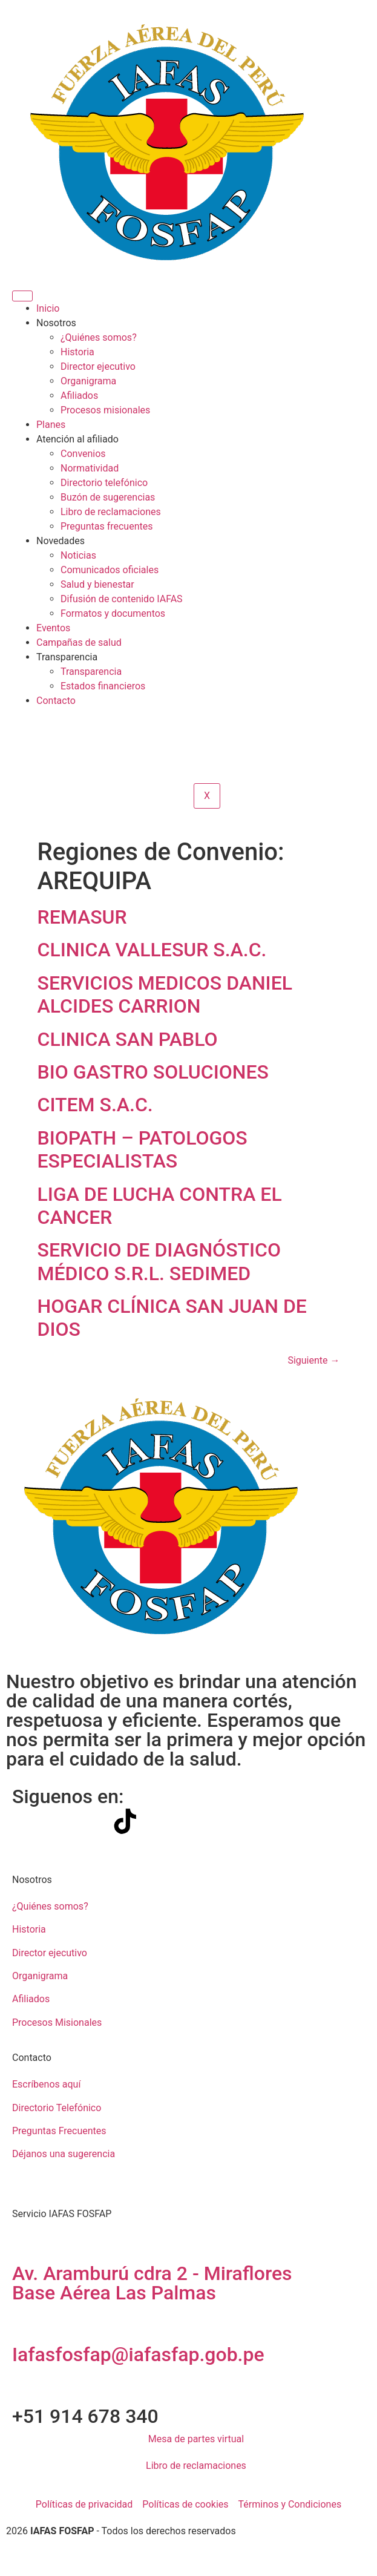  What do you see at coordinates (59, 2131) in the screenshot?
I see `Preguntas Frecuentes` at bounding box center [59, 2131].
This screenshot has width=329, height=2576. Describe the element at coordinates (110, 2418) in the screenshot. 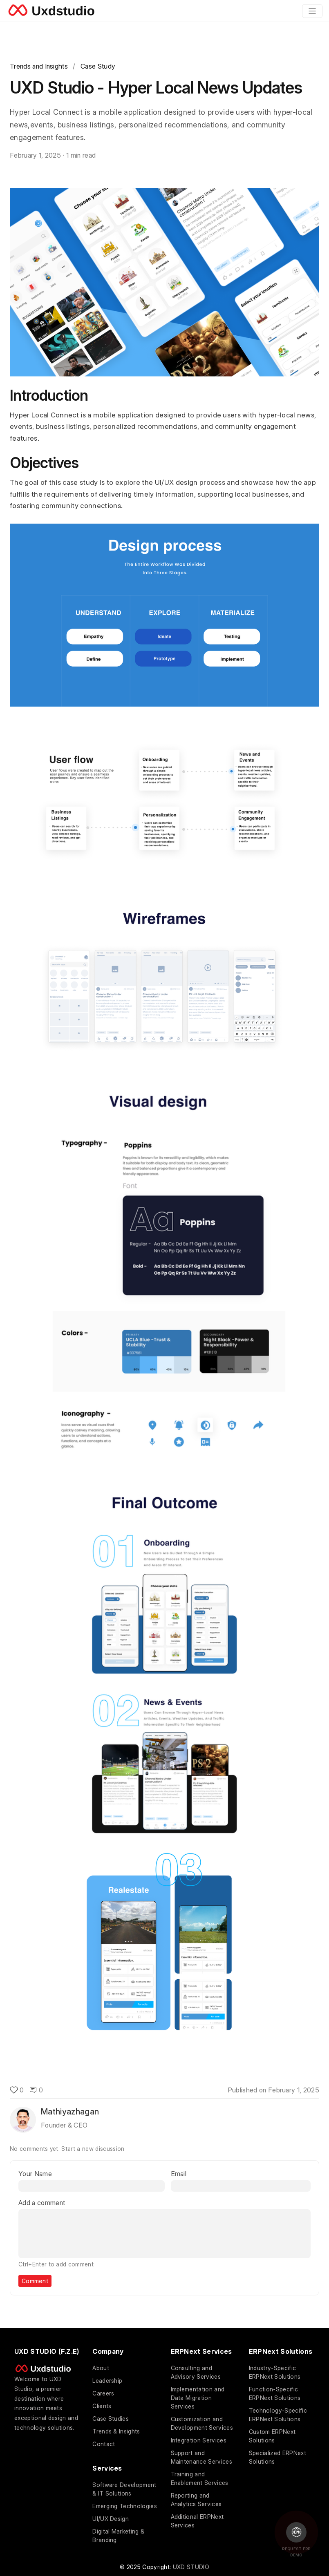

I see `Case Studies` at that location.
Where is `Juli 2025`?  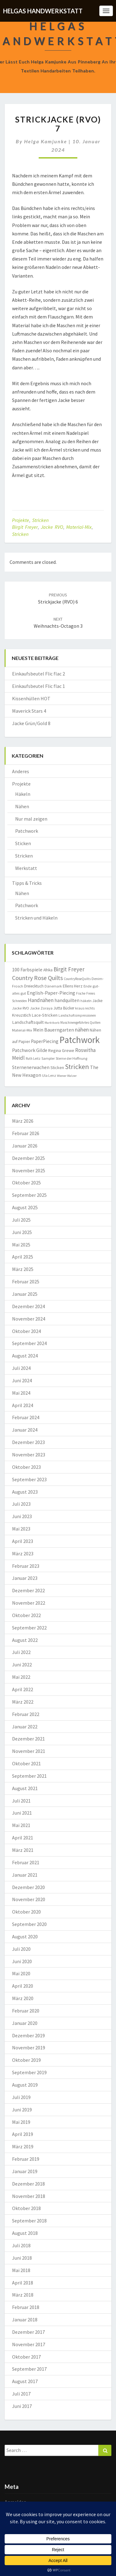
Juli 2025 is located at coordinates (21, 1220).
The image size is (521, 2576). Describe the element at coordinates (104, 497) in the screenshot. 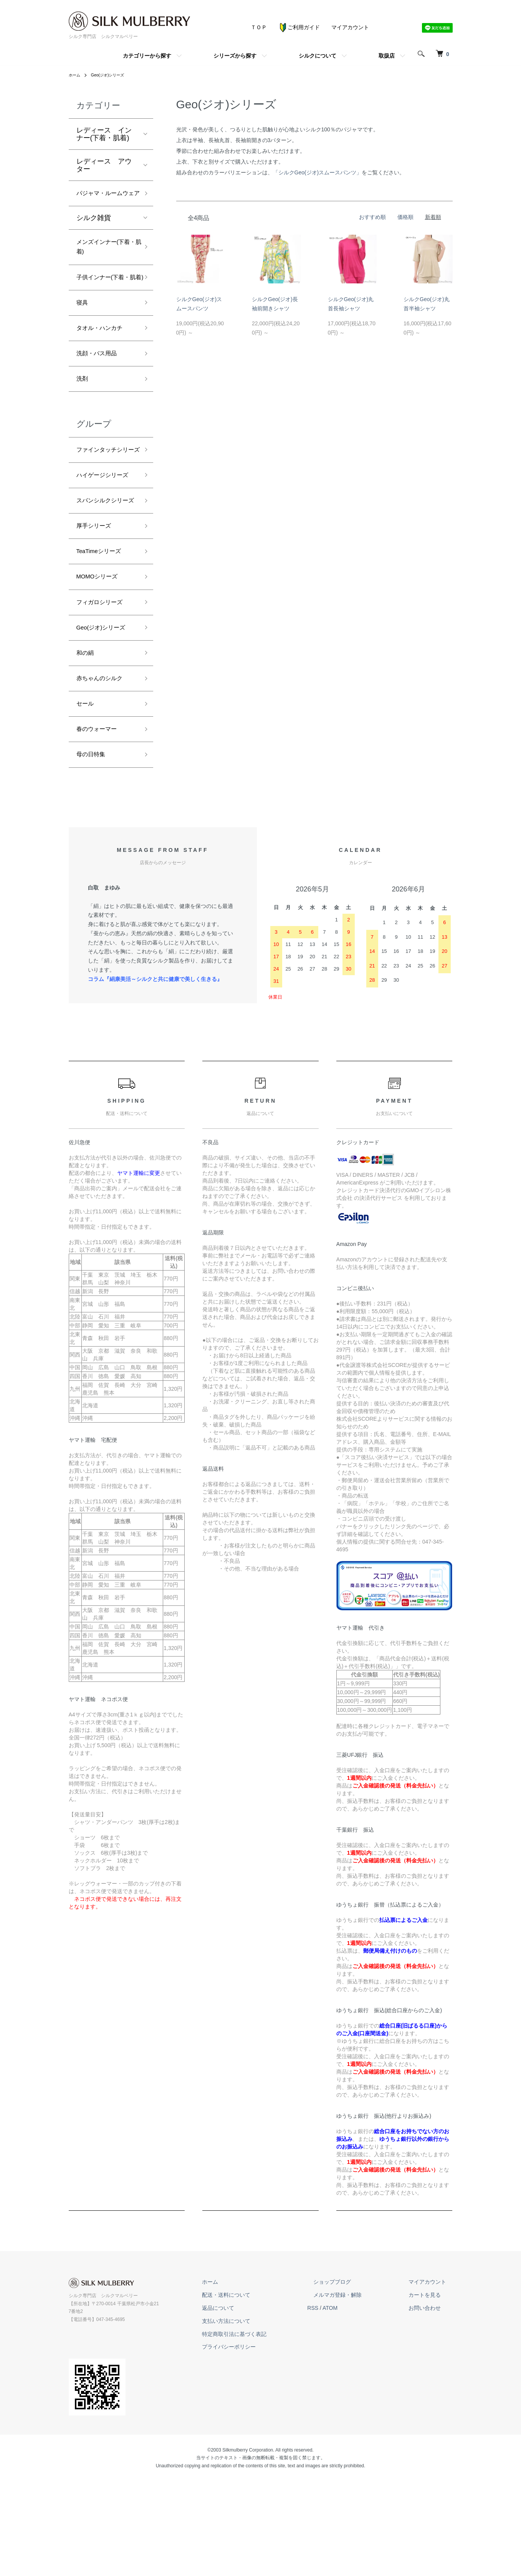

I see `ファインタッチシリーズ` at that location.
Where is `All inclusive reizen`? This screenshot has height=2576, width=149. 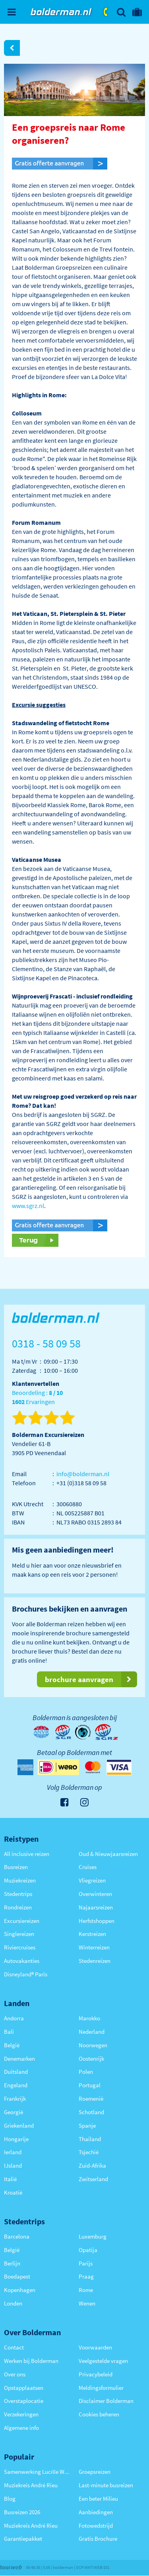
All inclusive reizen is located at coordinates (26, 1854).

= YOUR TASK =
Only what runs from the line containing "The image size" through the end of the entries above should be extracted, exactly and without pictures.

= REPLY =
The image size is (521, 2576). Describe the element at coordinates (104, 497) in the screenshot. 

I see `ファインタッチシリーズ` at that location.
Where is `All inclusive reizen`? This screenshot has height=2576, width=149. 
All inclusive reizen is located at coordinates (26, 1854).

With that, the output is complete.